GIVEN RECORDS Start Marker

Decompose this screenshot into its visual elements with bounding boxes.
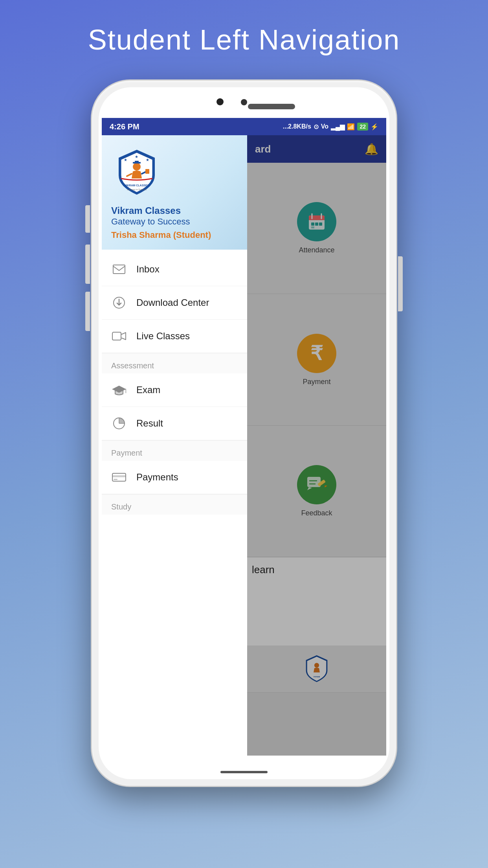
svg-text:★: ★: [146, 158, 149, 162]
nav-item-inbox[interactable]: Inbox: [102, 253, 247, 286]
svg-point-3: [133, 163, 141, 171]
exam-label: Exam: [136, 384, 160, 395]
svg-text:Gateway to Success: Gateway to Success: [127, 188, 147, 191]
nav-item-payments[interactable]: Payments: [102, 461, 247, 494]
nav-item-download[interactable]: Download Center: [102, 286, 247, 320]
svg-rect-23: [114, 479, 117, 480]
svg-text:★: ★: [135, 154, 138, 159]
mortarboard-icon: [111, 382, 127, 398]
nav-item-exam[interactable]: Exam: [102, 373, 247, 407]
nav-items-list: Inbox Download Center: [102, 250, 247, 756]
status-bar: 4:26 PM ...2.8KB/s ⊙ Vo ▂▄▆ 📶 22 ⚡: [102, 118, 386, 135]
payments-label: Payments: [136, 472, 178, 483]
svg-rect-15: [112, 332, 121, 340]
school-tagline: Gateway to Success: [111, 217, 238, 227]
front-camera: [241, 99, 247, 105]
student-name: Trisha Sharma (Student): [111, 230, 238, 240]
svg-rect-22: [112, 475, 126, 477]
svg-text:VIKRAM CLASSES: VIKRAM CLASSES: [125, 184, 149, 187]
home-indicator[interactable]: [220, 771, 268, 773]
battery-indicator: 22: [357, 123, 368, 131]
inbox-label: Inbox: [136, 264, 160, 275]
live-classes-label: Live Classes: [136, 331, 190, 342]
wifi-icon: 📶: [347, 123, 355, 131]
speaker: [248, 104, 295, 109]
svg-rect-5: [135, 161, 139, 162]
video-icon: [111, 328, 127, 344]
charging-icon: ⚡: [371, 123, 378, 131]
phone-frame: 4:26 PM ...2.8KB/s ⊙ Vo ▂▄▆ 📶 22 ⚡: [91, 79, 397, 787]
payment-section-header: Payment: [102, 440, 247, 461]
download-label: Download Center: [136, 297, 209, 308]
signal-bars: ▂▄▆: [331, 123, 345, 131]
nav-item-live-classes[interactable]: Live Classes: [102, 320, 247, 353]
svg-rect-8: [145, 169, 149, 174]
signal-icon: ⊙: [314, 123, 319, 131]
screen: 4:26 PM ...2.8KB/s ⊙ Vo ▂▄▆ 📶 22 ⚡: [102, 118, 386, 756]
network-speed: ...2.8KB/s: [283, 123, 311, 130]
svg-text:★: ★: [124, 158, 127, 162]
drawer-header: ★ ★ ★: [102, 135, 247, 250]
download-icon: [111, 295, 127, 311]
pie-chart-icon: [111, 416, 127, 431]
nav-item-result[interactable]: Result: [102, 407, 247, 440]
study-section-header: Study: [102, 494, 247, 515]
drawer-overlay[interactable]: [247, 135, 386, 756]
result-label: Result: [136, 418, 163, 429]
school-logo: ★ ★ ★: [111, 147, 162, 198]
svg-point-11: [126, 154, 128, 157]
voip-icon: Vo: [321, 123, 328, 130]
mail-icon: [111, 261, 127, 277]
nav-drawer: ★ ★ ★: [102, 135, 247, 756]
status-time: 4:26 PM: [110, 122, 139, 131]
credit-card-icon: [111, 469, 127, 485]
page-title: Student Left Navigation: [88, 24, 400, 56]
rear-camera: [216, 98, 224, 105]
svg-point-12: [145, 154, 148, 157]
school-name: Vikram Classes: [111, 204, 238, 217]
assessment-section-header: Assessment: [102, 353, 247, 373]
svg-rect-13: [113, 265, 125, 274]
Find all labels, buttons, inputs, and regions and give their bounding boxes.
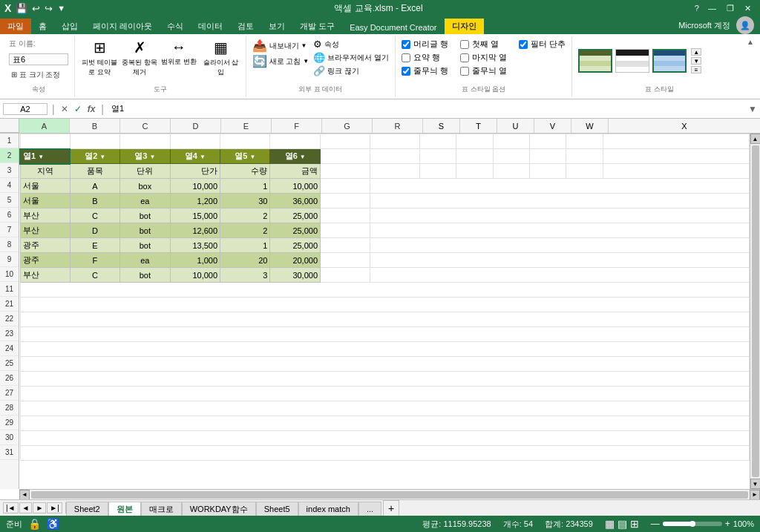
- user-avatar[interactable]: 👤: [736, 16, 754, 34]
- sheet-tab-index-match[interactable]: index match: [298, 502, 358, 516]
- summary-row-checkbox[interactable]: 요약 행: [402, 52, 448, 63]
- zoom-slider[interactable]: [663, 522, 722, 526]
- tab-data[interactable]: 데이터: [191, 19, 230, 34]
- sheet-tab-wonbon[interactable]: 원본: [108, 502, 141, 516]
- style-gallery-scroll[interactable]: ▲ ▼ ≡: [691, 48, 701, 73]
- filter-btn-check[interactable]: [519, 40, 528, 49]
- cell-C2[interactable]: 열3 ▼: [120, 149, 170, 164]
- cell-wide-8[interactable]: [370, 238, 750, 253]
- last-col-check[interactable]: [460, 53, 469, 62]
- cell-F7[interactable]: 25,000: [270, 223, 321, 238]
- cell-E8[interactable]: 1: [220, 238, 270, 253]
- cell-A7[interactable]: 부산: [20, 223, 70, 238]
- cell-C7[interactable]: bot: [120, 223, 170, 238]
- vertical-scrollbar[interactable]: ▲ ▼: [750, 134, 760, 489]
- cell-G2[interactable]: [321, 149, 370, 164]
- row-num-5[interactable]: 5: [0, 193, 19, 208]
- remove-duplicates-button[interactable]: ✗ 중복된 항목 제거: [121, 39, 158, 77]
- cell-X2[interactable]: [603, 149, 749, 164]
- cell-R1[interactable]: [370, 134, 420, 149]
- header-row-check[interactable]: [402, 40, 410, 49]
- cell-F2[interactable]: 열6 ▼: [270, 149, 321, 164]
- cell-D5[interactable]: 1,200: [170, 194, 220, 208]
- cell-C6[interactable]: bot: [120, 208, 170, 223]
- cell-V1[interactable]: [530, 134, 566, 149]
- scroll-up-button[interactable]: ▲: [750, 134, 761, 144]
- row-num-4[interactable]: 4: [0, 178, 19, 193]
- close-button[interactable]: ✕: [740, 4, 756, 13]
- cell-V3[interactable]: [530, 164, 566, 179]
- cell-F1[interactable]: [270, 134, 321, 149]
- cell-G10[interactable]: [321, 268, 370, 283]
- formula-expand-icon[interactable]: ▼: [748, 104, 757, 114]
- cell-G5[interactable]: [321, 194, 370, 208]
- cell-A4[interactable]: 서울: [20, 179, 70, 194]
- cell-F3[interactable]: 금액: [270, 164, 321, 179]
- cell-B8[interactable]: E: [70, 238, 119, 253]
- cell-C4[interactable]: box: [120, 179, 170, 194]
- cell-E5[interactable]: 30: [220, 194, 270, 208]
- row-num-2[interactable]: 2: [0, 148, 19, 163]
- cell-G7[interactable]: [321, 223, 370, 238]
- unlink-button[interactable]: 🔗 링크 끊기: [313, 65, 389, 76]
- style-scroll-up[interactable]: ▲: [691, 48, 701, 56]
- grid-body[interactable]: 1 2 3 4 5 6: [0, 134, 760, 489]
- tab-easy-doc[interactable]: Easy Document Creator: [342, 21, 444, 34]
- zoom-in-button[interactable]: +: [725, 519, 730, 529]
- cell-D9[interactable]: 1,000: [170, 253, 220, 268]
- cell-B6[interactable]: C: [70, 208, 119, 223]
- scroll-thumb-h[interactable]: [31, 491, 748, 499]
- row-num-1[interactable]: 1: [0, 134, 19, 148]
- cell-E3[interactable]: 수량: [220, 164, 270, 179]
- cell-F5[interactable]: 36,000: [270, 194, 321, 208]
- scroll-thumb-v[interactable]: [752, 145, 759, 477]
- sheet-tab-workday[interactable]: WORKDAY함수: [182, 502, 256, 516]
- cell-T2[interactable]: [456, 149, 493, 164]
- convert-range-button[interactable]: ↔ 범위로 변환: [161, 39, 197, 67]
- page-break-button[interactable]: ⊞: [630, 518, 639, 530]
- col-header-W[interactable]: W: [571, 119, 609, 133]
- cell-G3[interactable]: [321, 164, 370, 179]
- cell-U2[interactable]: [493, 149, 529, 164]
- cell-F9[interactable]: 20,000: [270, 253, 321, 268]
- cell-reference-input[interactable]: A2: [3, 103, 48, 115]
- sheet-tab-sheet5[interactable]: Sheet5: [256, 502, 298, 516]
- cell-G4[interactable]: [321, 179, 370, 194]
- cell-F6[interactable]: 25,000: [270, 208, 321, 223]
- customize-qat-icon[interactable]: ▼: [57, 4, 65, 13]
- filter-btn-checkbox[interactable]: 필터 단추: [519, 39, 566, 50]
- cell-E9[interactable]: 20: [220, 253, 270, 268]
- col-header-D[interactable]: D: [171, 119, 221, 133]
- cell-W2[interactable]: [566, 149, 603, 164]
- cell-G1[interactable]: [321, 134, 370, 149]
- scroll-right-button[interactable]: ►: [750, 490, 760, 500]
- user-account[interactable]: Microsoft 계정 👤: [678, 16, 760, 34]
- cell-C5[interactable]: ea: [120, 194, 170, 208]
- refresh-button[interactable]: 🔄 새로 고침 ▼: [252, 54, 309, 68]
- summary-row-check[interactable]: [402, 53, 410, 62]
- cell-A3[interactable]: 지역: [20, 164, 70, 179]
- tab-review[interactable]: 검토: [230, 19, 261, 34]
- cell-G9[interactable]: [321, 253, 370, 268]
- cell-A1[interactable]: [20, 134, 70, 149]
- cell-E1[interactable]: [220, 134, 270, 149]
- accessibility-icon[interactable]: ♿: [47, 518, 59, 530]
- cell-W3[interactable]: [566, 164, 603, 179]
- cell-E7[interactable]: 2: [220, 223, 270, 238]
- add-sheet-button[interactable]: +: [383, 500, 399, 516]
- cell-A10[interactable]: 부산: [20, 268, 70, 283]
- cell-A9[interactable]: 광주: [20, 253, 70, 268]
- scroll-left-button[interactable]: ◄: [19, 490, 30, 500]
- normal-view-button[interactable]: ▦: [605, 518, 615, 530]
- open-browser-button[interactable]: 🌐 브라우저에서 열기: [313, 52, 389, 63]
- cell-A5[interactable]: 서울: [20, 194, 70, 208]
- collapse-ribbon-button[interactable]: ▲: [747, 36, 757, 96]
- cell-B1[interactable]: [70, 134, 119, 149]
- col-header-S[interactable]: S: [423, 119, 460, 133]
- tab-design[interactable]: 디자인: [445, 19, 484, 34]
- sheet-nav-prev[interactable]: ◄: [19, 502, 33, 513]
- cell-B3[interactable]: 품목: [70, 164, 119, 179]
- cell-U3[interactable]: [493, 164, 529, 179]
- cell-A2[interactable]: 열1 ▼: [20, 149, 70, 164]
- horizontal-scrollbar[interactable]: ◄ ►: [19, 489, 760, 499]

GIVEN RECORDS End Marker

Report every line of the data above that contains the string "text" by copying it in full.

svg-text:★: ★: [146, 158, 149, 162]
svg-text:Gateway to Success: Gateway to Success: [127, 188, 147, 191]
svg-text:★: ★: [135, 154, 138, 159]
svg-text:VIKRAM CLASSES: VIKRAM CLASSES: [125, 184, 149, 187]
svg-text:★: ★: [124, 158, 127, 162]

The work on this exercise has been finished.